WILD AND WOOLLY
S.: Horace B. Carpenter. Sc.: Anita Loos. F.: Victor Fleming, Harry Thorpe. In.: Douglas Fairbanks (Jeff Hillington), Eileen Percy (Nell), Sam De Grasse (Steve). P.: Fairbanks/Artcraft-Paramount. 16mm. L.: 532m. D.: 73’ a 18 f/s.
Film Notes
“As a region of the imagination where boundless activity was the order of the day, the West was vital geography for Doug. Wild and Woolly is a film of the party of ‘hope’, to extrapolate upon Mr. Lewis a bit. To those in the early nineteenth century who ascribed to this doctrine, America had fostered ‘a clear conscience unsullied by the past’. According to this creed America had no past, only a present and a future, only expectation and vision. Lewis points out that the key term in this mortal vocabulary is ‘innocence’.

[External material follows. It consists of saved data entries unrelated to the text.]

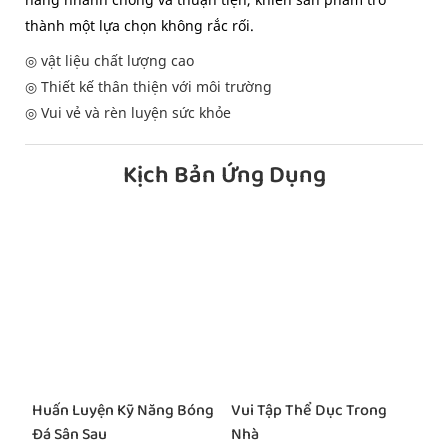
thành một lựa chọn không rắc rối.
◎ vật liệu chất lượng cao
◎ Thiết kế thân thiện với môi trường
◎ Vui vẻ và rèn luyện sức khỏe
Kịch Bản Ứng Dụng
Huấn Luyện Kỹ Năng Bóng
Vui Tập Thể Dục Trong
Đá Sân Sau
Nhà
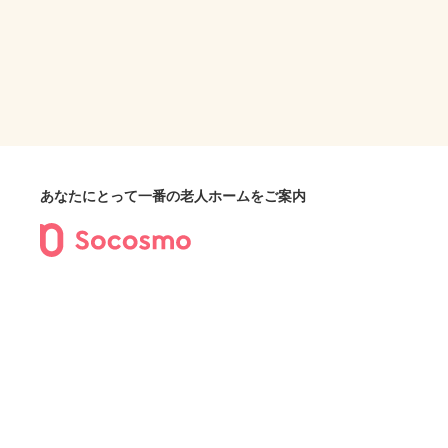
あなたにとって一番の老人ホームをご案内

At the time of Wild and Woolly the West is not really as Fairbanks dream of it; instead it is modern and progressive. Thus, one can argue that Fairbanks’ dream is really nostalgia over a departed past, over a West as it can never be again. The point, then, and this must be emphasized, is that the West was never as our hero in Wild and Woolly dreamed of it. Rather, it is presented as an ideal lifestyle pitted against the stifling environment of the industrial East. Thus, it is not a memory of the past, merely an innocent dream of a better life. The film in its own way is a part of an American tradition that saw America as a vision of innocence and a claim of newness. It is the imagination hungering for freedom, a basic element in the formation of the American West”.
(John C. Tibbetts e James M. Welsh, His Majesty the American. The films of Douglas Fairbanks, sr., cit.)